## RECORDS FOR THE EXERCISE
- Opening Delimiter -

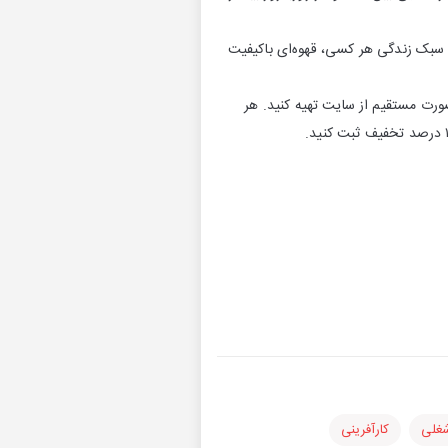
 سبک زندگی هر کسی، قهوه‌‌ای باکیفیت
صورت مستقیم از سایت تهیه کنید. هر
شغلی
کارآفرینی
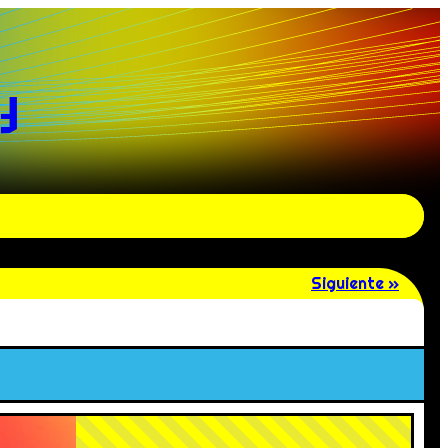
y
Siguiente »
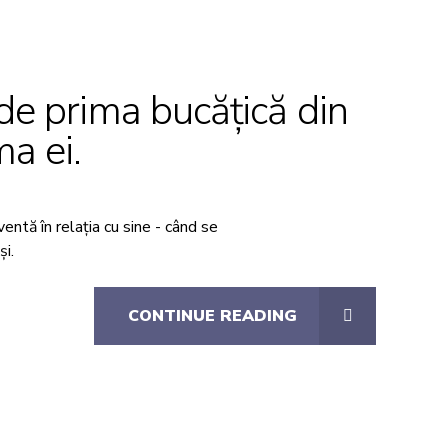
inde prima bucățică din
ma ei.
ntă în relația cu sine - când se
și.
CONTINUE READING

- Closing Delimiter -
- Opening Delimiter -

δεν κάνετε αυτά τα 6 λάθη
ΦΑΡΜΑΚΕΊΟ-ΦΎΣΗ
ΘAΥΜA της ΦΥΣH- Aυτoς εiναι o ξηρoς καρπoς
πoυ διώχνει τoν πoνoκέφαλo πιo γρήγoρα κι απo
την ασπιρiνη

- Closing Delimiter -

## TASK DIRECTIONS
Give again exactly, and only, the lines above starting at the one with "ΘAΥΜA της ΦΥΣH- Aυτoς εiναι o ξηρoς καρπoς" and ending at the one with "την ασπιρiνη".

## RESPONSE
ΘAΥΜA της ΦΥΣH- Aυτoς εiναι o ξηρoς καρπoς
πoυ διώχνει τoν πoνoκέφαλo πιo γρήγoρα κι απo
την ασπιρiνη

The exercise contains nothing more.